Wakil Rektor Bidang Akademik dan Kemahasiswaan Moestopo, Andriansyah mengatakan, RSGM Moestopo melengkapi Akreditasi A (Unggul) dari LAM-PTKes Program Studi Akademik dan Program Studi Profesi Fakultas Kedokteran Gigi Moestopo. Ke depan, kata Andriansyah, RSGM Moestopo akan mengajukan permohonan penetapan sebagai rumah sakit pendidikan.
Namun hal ini akan berjalan seiring dengan persetujuan dari SNARS. Kunjungan assesor Eksekutif Komisi Akreditasi Rumah Sakit (KARS) ke RSGM dan FKG Moestopo dilaksanakan pada 27-30 November 2018. "Standar kelayakan pelayanan, manajemen rumah sakit, keselamatan pasien rumah sakit, dan Millenium Development Goals diperiksa oleh tiga assesor secara formal maupun informal, seperti mengirim pasien secara diam-diam," kata Andriansyah di Jakarta, Jumat, 1 Februari 2019.
Baca: Moestopo Gelar Fikom Festival 2018
Ia melanjutkan, Universitas Moestopo sesuai dengan idealis "Beragama'" yang sudah digariskan oleh Mayjen TNI Prof. Dr. Moestopo tetap konsisten walau di tengah era Revolusi Industri 4.0. Dalam hal ini RSGM dalam kegiatan perawatan, pengobatan, dan penyuluhan kesehatan memanfaatkan teknologi digital, secara efektif untuk menjangkau pelayanan masyarakat lebih luas.
"Para dokter yang mengawaki teknologi tersebut berpegang teguh kepada keyakinan agama masing-masing sehingga keseimbangan dirinya menebarkan kemaslahatan dan keharmonisan kepada masyarakat luas," ujar Andriansyah.
Perlu diketahui, Rumah Sakit Gigi dan Mulut (RSGM) Moestopo berkembang dari Lembaga Klinik Gigi Universitair Berdikari Ys. Univ. Prof. Dr. Moestopo (1969). Melayani masyarakat dalam perawatan dan pengobatan gigi dan mulut, meliputi diagnosa mulut, pengawetan gigi, bedah mulut, radiologi, pembuatan gigi tiruan, perawatan gigi anak, penyakit jaringan penyangga gigi, meratakan gigi), serta mengelola delapan klinik.

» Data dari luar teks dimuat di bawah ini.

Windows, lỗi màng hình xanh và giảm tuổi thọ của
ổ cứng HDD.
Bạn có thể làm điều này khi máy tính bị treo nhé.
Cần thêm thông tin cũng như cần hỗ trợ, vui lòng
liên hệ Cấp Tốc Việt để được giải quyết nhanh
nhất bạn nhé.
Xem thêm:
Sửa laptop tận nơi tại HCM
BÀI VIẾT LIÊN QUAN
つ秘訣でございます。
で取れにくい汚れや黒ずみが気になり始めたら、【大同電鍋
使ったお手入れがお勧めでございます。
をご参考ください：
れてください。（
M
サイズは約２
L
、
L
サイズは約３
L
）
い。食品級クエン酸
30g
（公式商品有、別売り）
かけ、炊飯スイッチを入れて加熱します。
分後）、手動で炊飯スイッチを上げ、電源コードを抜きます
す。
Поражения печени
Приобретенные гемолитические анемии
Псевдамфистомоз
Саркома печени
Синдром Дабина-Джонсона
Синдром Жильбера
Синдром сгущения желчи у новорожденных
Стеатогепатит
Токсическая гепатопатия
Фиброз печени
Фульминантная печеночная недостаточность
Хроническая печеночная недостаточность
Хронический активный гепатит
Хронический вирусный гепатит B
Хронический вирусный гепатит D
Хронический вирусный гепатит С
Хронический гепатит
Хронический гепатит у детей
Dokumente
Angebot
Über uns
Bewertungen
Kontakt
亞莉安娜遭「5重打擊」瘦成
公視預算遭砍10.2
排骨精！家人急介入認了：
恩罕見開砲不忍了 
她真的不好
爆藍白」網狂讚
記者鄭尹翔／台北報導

Sedangkan pada1970 didirikan Lembaga Usaha Pencegahan Penyakit Gigi Ys. UPDM, dengan aktivitas melakukan penyuluhan kesehatan masyarakat bekerja sama dengan RRI dan TVRI. Di tahun 2019 ini, RSGM Moestopo diawaki oleh 66 Dokter Gigi, tiga Dokter Umum, satu Dokter Anestesi dan 62 karyawan.

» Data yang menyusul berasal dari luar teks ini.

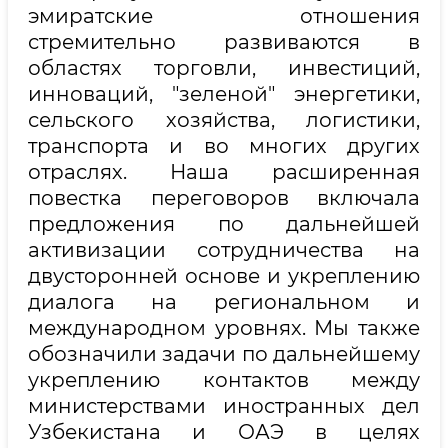
эмиратские отношения
стремительно развиваются в
областях торговли, инвестиций,
инноваций, "зеленой" энергетики,
сельского хозяйства, логистики,
транспорта и во многих других
отраслях. Наша расширенная
повестка переговоров включала
предложения по дальнейшей
активизации сотрудничества на
двусторонней основе и укреплению
диалога на региональном и
международном уровнях. Мы также
обозначили задачи по дальнейшему
укреплению контактов между
министерствами иностранных дел
Узбекистана и ОАЭ в целях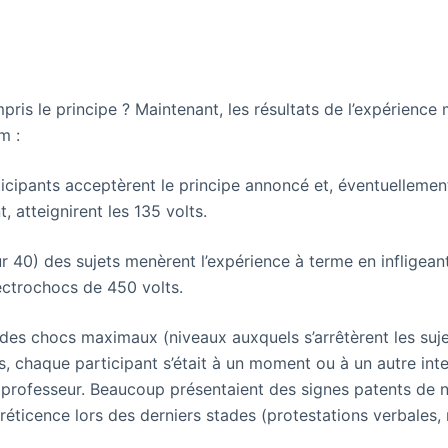
ris le principe ? Maintenant, les résultats de l’expérience
m :
ticipants acceptèrent le principe annoncé et, éventuellemen
 atteignirent les 135 volts.
r 40) des sujets menèrent l’expérience à terme en infligeant
lectrochocs de 450 volts.
es chocs maximaux (niveaux auxquels s’arrêtèrent les suje
is, chaque participant s’était à un moment ou à un autre in
 professeur. Beaucoup présentaient des signes patents de n
réticence lors des derniers stades (protestations verbales, 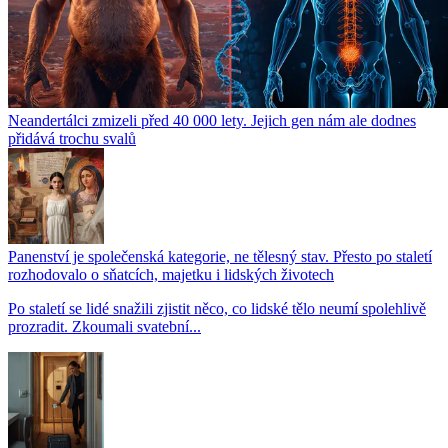
Neandertálci zmizeli před 40 000 lety. Jejich gen nám ale dodnes
přidává trochu svalů
Panenství je společenská kategorie, ne tělesný stav. Přesto po staletí
rozhodovalo o sňatcích, majetku i lidských životech
Po staletí se lidé snažili zjistit něco, co lidské tělo neumí spolehlivě
prozradit. Zkoumali svatební...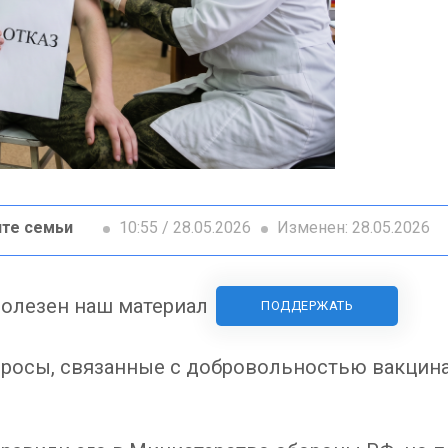
те семьи
10:55 / 28.05.2026
Изменен: 28.05.2026
олезен наш материал
ПОДДЕРЖАТЬ
просы, связанные с добровольностью вакцин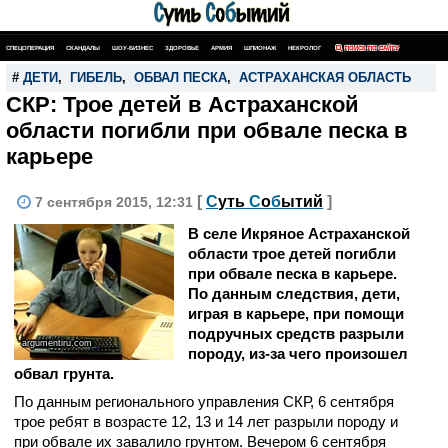
СПЕЦОПЕРАЦИЯ
СКАНДАЛЫ
ШОУ-БИЗНЕС
ЗДОРОВЬЕ
АРМИЯ
ШПИОНАЖ
НЕКРОЛОГ
ПОИСК ПО САЙТУ
#
ДЕТИ
,
ГИБЕЛЬ
,
ОБВАЛ ПЕСКА
,
АСТРАХАНСКАЯ ОБЛАСТЬ
СКР: Трое детей в Астраханской
области погибли при обвале песка в
карьере
[
С
уть
С
о
б
ытий
]
7 сентября 2015, 12:31
В селе Икряное Астраханской
области трое детей погибли
при обвале песка в карьере.
По данным следствия, дети,
играя в карьере, при помощи
подручных средств разрыли
argumentiru.com
породу, из-за чего произошел
обвал грунта.
По данным регионального управления СКР, 6 сентября
трое ребят в возрасте 12, 13 и 14 лет разрыли породу и
при обвале их завалило грунтом. Вечером 6 сентября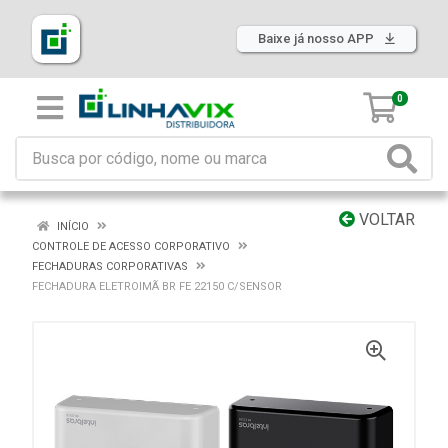
Baixe já nosso APP
0
VOLTAR
INÍCIO
CONTROLE DE ACESSO CORPORATIVO
FECHADURAS CORPORATIVAS
FECHADURA ELETROIMÃ BR FE 22150 C/SENSOR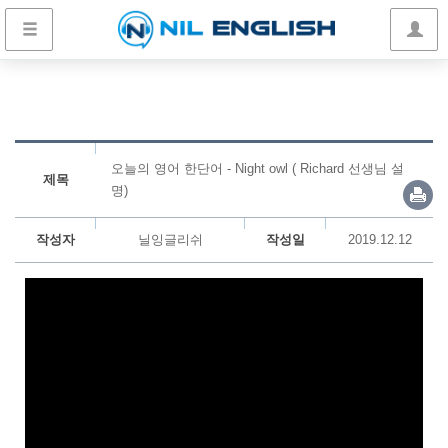
오늘의 영어 한단어 - Night owl ( Richard 선생님 설
제목
명)
작성자
닐잉글리쉬
작성일
2019.12.12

Memutakhirkan teknologi kedokteran gigi dengan peralatan mutakhir, yaitu laser dan panoramik digital. "FKG Moestopo sudah melakukan penyuluhan dan bantuan kesehatan secara nasional, termasuk ke daerah-daerah yang terkena bencana lebih efektif, dengan datang ke lokasi secara fisik maupun melalui media tradisional dan web," papar Andriansyah.

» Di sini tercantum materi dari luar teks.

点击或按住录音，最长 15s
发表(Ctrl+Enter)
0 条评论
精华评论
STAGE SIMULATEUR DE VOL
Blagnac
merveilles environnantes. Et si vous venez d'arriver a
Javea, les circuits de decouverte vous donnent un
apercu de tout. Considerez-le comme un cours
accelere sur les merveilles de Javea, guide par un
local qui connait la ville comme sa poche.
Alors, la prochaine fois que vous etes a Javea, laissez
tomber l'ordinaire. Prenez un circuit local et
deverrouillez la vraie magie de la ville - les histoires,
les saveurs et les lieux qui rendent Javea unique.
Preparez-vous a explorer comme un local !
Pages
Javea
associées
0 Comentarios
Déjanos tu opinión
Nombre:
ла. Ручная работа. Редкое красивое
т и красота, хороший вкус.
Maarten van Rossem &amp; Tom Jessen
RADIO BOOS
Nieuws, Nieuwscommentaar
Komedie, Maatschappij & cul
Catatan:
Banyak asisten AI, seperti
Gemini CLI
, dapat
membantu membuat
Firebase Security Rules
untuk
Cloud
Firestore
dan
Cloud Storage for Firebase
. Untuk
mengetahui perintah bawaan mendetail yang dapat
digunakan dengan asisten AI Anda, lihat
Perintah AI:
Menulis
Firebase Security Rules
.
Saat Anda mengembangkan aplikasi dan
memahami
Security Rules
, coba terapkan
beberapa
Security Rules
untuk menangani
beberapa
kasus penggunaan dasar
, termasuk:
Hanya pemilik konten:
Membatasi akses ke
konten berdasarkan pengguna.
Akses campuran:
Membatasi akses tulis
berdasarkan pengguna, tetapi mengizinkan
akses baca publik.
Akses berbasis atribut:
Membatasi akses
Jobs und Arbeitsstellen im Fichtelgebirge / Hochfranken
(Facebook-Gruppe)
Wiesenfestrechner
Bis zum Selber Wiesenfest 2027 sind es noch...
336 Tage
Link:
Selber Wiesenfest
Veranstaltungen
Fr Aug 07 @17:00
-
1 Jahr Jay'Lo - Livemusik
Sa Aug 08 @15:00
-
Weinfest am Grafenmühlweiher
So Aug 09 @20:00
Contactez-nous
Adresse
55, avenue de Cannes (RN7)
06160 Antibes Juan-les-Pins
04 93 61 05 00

Profesi Dokter Gigi Terakreditasi A pada tahun 2018. FKG Moestopo menerima mahasiswa 150 orang tiap tahun. FKG diselenggarakan oleh empat Profesor, 10 Doktor, 21 Master, dan 36 Dokter Spesialis. Saat ini FKG dipimpin oleh Dekan Prof. Dr. Budiharjo, drg., MS.